→ **What the task requires**: Omitting all images, give the entries that follow again exactly as they read.

[Material supplied]

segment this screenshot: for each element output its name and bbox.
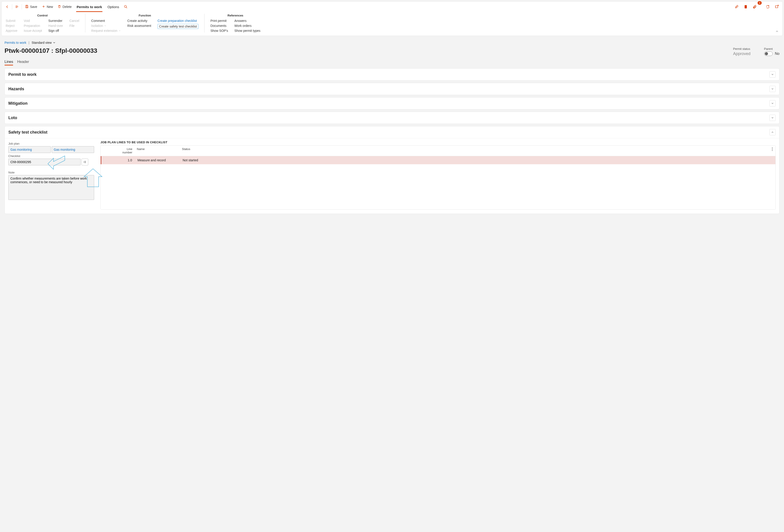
action-comment[interactable]: Comment	[91, 19, 121, 23]
action-documents[interactable]: Documents	[211, 24, 228, 28]
fasttab-permit: Permit to work	[4, 68, 780, 81]
action-print-permit[interactable]: Print permit	[211, 19, 228, 23]
attachments-button[interactable]	[751, 3, 758, 10]
parent-value: No	[775, 52, 780, 56]
action-work-orders[interactable]: Work orders	[234, 24, 260, 28]
status-label: Permit status	[733, 47, 750, 51]
eraser-icon[interactable]	[733, 3, 740, 10]
ribbon-group-function: Function Comment Isolation Request exten…	[91, 14, 198, 32]
action-preparation[interactable]: Preparation	[24, 24, 42, 28]
grid-row[interactable]: 1.0 Measure and record Not started	[101, 156, 776, 164]
expand-button[interactable]	[769, 71, 776, 78]
save-icon	[25, 5, 29, 9]
cell-name: Measure and record	[135, 156, 180, 164]
cell-status: Not started	[180, 156, 776, 164]
parent-label: Parent	[764, 47, 780, 51]
plus-icon	[42, 5, 46, 9]
fasttab-title: Permit to work	[8, 72, 36, 77]
group-title: References	[211, 14, 260, 19]
group-separator	[85, 14, 85, 32]
refresh-button[interactable]	[764, 3, 772, 10]
action-void[interactable]: Void	[24, 19, 42, 23]
note-textarea[interactable]	[8, 175, 94, 200]
list-toggle-icon[interactable]	[13, 3, 21, 10]
action-submit[interactable]: Submit	[6, 19, 18, 23]
fasttab-safety-checklist: Safety test checklist Job plan Checklist	[4, 126, 780, 214]
job-plan-label: Job plan	[8, 142, 94, 145]
action-issue-accept[interactable]: Issue-Accept	[24, 29, 42, 32]
fasttab-title: Safety test checklist	[8, 130, 48, 135]
separator	[22, 4, 22, 9]
expand-button[interactable]	[769, 115, 776, 121]
search-button[interactable]	[122, 3, 130, 10]
col-line-number[interactable]: Line number	[115, 146, 135, 156]
tab-permits-to-work[interactable]: Permits to work	[74, 2, 105, 12]
breadcrumb-link[interactable]: Permits to work	[4, 41, 26, 45]
col-name[interactable]: Name	[135, 146, 180, 156]
action-file[interactable]: File	[69, 24, 79, 28]
action-cancel[interactable]: Cancel	[69, 19, 79, 23]
popout-button[interactable]	[773, 3, 781, 10]
grid-empty-space	[101, 164, 776, 209]
fasttab-loto: Loto	[4, 112, 780, 124]
action-signoff[interactable]: Sign off	[48, 29, 63, 32]
fasttab-header[interactable]: Safety test checklist	[5, 126, 779, 138]
action-answers[interactable]: Answers	[234, 19, 260, 23]
fasttab-header[interactable]: Mitigation	[5, 97, 779, 109]
office-icon[interactable]	[742, 3, 750, 10]
action-request-extension[interactable]: Request extension	[91, 29, 121, 32]
action-create-prep-checklist[interactable]: Create preparation checklist	[158, 19, 198, 23]
action-handover[interactable]: Hand-over	[48, 24, 63, 28]
svg-point-0	[124, 5, 127, 7]
collapse-ribbon-button[interactable]	[775, 30, 779, 34]
expand-button[interactable]	[769, 100, 776, 107]
expand-button[interactable]	[769, 86, 776, 92]
view-selector[interactable]: Standard view	[32, 41, 56, 45]
status-value: Approved	[733, 52, 750, 56]
action-approve[interactable]: Approve	[6, 29, 18, 32]
back-button[interactable]	[3, 3, 11, 10]
fasttab-header[interactable]: Permit to work	[5, 68, 779, 80]
job-plan-id-input[interactable]	[8, 146, 51, 153]
page-content: Permits to work | Standard view Ptwk-000…	[0, 37, 784, 220]
new-button[interactable]: New	[39, 3, 55, 10]
save-button[interactable]: Save	[23, 3, 39, 10]
fasttab-header[interactable]: Loto	[5, 112, 779, 124]
action-create-safety-checklist[interactable]: Create safety test checklist	[158, 24, 198, 29]
job-plan-name-input[interactable]	[52, 146, 94, 153]
action-risk-assessment[interactable]: Risk assessment	[127, 24, 151, 28]
chevron-down-icon	[771, 116, 774, 119]
chevron-down-icon	[53, 41, 56, 44]
job-plan-grid-section: JOB PLAN LINES TO BE USED IN CHECKLIST L…	[101, 141, 776, 210]
delete-button[interactable]: Delete	[55, 3, 74, 10]
trash-icon	[58, 5, 61, 9]
fasttab-header[interactable]: Hazards	[5, 83, 779, 95]
tab-options[interactable]: Options	[105, 2, 122, 12]
fasttab-title: Mitigation	[8, 101, 28, 106]
checklist-id-input[interactable]	[8, 158, 81, 166]
new-label: New	[47, 5, 53, 8]
chevron-down-icon	[118, 29, 121, 32]
grid-header-row: Line number Name Status	[101, 146, 776, 156]
action-surrender[interactable]: Surrender	[48, 19, 63, 23]
subtab-lines[interactable]: Lines	[4, 60, 13, 65]
grid-title: JOB PLAN LINES TO BE USED IN CHECKLIST	[101, 141, 776, 144]
fasttab-body: Job plan Checklist Note	[5, 138, 779, 214]
collapse-button[interactable]	[769, 129, 776, 136]
action-reject[interactable]: Reject	[6, 24, 18, 28]
grid-more-button[interactable]	[769, 146, 776, 156]
toolbar-row: Save New Delete Permits to work Options	[2, 2, 782, 12]
checklist-lookup-button[interactable]	[82, 158, 88, 166]
attachments-count: 0	[758, 1, 762, 5]
action-isolation[interactable]: Isolation	[91, 24, 121, 28]
parent-toggle[interactable]	[764, 52, 773, 56]
permit-status: Permit status Approved	[733, 47, 750, 56]
fasttab-title: Loto	[8, 116, 17, 120]
safety-form: Job plan Checklist Note	[8, 141, 94, 210]
action-create-activity[interactable]: Create activity	[127, 19, 151, 23]
action-show-permit-types[interactable]: Show permit types	[234, 29, 260, 32]
col-status[interactable]: Status	[180, 146, 769, 156]
subtab-header[interactable]: Header	[17, 60, 29, 65]
action-show-sops[interactable]: Show SOP's	[211, 29, 228, 32]
fasttab-title: Hazards	[8, 87, 24, 91]
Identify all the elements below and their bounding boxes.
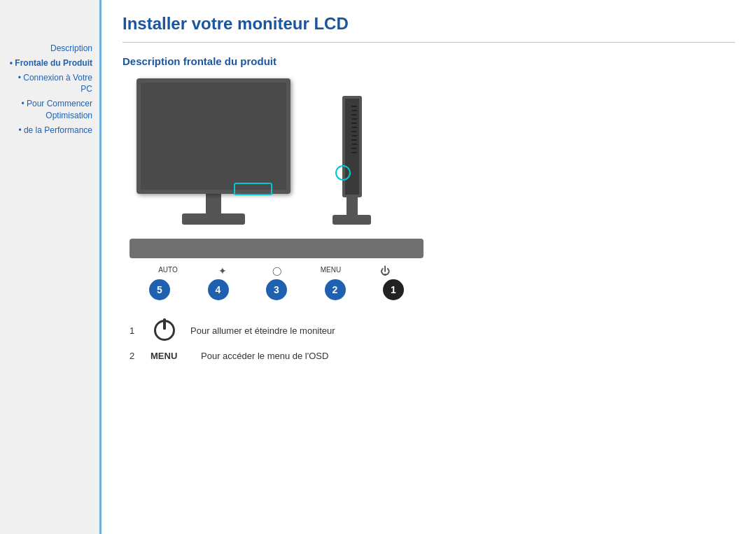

[/Material supplied]

→ **Exercise answer**:
segment this screenshot: for each element output its name and bbox.
action-comment[interactable]: Comment	[91, 19, 121, 23]
action-documents[interactable]: Documents	[211, 24, 228, 28]
fasttab-permit: Permit to work	[4, 68, 780, 81]
action-print-permit[interactable]: Print permit	[211, 19, 228, 23]
attachments-button[interactable]	[751, 3, 758, 10]
parent-value: No	[775, 52, 780, 56]
action-work-orders[interactable]: Work orders	[234, 24, 260, 28]
status-label: Permit status	[733, 47, 750, 51]
eraser-icon[interactable]	[733, 3, 740, 10]
ribbon-group-function: Function Comment Isolation Request exten…	[91, 14, 198, 32]
action-preparation[interactable]: Preparation	[24, 24, 42, 28]
grid-row[interactable]: 1.0 Measure and record Not started	[101, 156, 776, 164]
expand-button[interactable]	[769, 71, 776, 78]
save-icon	[25, 5, 29, 9]
cell-name: Measure and record	[135, 156, 180, 164]
cell-status: Not started	[180, 156, 776, 164]
parent-label: Parent	[764, 47, 780, 51]
plus-icon	[42, 5, 46, 9]
fasttab-title: Permit to work	[8, 72, 36, 77]
group-title: References	[211, 14, 260, 19]
group-separator	[85, 14, 85, 32]
refresh-button[interactable]	[764, 3, 772, 10]
action-void[interactable]: Void	[24, 19, 42, 23]
note-textarea[interactable]	[8, 175, 94, 200]
list-toggle-icon[interactable]	[13, 3, 21, 10]
action-submit[interactable]: Submit	[6, 19, 18, 23]
fasttab-safety-checklist: Safety test checklist Job plan Checklist	[4, 126, 780, 214]
job-plan-label: Job plan	[8, 142, 94, 145]
action-issue-accept[interactable]: Issue-Accept	[24, 29, 42, 32]
fasttab-title: Safety test checklist	[8, 130, 48, 135]
separator	[22, 4, 22, 9]
expand-button[interactable]	[769, 115, 776, 121]
search-button[interactable]	[122, 3, 130, 10]
col-line-number[interactable]: Line number	[115, 146, 135, 156]
tab-permits-to-work[interactable]: Permits to work	[74, 2, 105, 12]
breadcrumb-link[interactable]: Permits to work	[4, 41, 26, 45]
col-name[interactable]: Name	[135, 146, 180, 156]
action-file[interactable]: File	[69, 24, 79, 28]
action-cancel[interactable]: Cancel	[69, 19, 79, 23]
popout-button[interactable]	[773, 3, 781, 10]
grid-empty-space	[101, 164, 776, 209]
fasttab-loto: Loto	[4, 112, 780, 124]
action-signoff[interactable]: Sign off	[48, 29, 63, 32]
fasttab-header[interactable]: Safety test checklist	[5, 126, 779, 138]
action-answers[interactable]: Answers	[234, 19, 260, 23]
fasttab-header[interactable]: Mitigation	[5, 97, 779, 109]
office-icon[interactable]	[742, 3, 750, 10]
action-request-extension[interactable]: Request extension	[91, 29, 121, 32]
action-create-prep-checklist[interactable]: Create preparation checklist	[158, 19, 198, 23]
action-handover[interactable]: Hand-over	[48, 24, 63, 28]
svg-point-0	[124, 5, 127, 7]
collapse-ribbon-button[interactable]	[775, 30, 779, 34]
expand-button[interactable]	[769, 100, 776, 107]
expand-button[interactable]	[769, 86, 776, 92]
view-selector[interactable]: Standard view	[32, 41, 56, 45]
status-value: Approved	[733, 52, 750, 56]
action-approve[interactable]: Approve	[6, 29, 18, 32]
back-button[interactable]	[3, 3, 11, 10]
fasttab-header[interactable]: Permit to work	[5, 68, 779, 80]
job-plan-id-input[interactable]	[8, 146, 51, 153]
page-content: Permits to work | Standard view Ptwk-000…	[0, 37, 784, 220]
new-button[interactable]: New	[39, 3, 55, 10]
save-button[interactable]: Save	[23, 3, 39, 10]
fasttab-header[interactable]: Loto	[5, 112, 779, 124]
action-create-safety-checklist[interactable]: Create safety test checklist	[158, 24, 198, 29]
job-plan-name-input[interactable]	[52, 146, 94, 153]
action-risk-assessment[interactable]: Risk assessment	[127, 24, 151, 28]
chevron-down-icon	[771, 116, 774, 119]
chevron-down-icon	[53, 41, 56, 44]
job-plan-grid-section: JOB PLAN LINES TO BE USED IN CHECKLIST L…	[101, 141, 776, 210]
delete-button[interactable]: Delete	[55, 3, 74, 10]
trash-icon	[58, 5, 61, 9]
fasttab-header[interactable]: Hazards	[5, 83, 779, 95]
tab-options[interactable]: Options	[105, 2, 122, 12]
fasttab-title: Mitigation	[8, 101, 28, 106]
checklist-id-input[interactable]	[8, 158, 81, 166]
new-label: New	[47, 5, 53, 8]
chevron-down-icon	[118, 29, 121, 32]
grid-header-row: Line number Name Status	[101, 146, 776, 156]
action-surrender[interactable]: Surrender	[48, 19, 63, 23]
subtab-lines[interactable]: Lines	[4, 60, 13, 65]
grid-title: JOB PLAN LINES TO BE USED IN CHECKLIST	[101, 141, 776, 144]
fasttab-body: Job plan Checklist Note	[5, 138, 779, 214]
collapse-button[interactable]	[769, 129, 776, 136]
action-reject[interactable]: Reject	[6, 24, 18, 28]
grid-more-button[interactable]	[769, 146, 776, 156]
toolbar-row: Save New Delete Permits to work Options	[2, 2, 782, 12]
checklist-lookup-button[interactable]	[82, 158, 88, 166]
attachments-count: 0	[758, 1, 762, 5]
action-isolation[interactable]: Isolation	[91, 24, 121, 28]
parent-toggle[interactable]	[764, 52, 773, 56]
permit-status: Permit status Approved	[733, 47, 750, 56]
fasttab-title: Loto	[8, 116, 17, 120]
safety-form: Job plan Checklist Note	[8, 141, 94, 210]
action-create-activity[interactable]: Create activity	[127, 19, 151, 23]
action-show-permit-types[interactable]: Show permit types	[234, 29, 260, 32]
col-status[interactable]: Status	[180, 146, 769, 156]
subtab-header[interactable]: Header	[17, 60, 29, 65]
action-show-sops[interactable]: Show SOP's	[211, 29, 228, 32]
fasttab-title: Hazards	[8, 87, 24, 91]
Identify all the elements below and their bounding boxes.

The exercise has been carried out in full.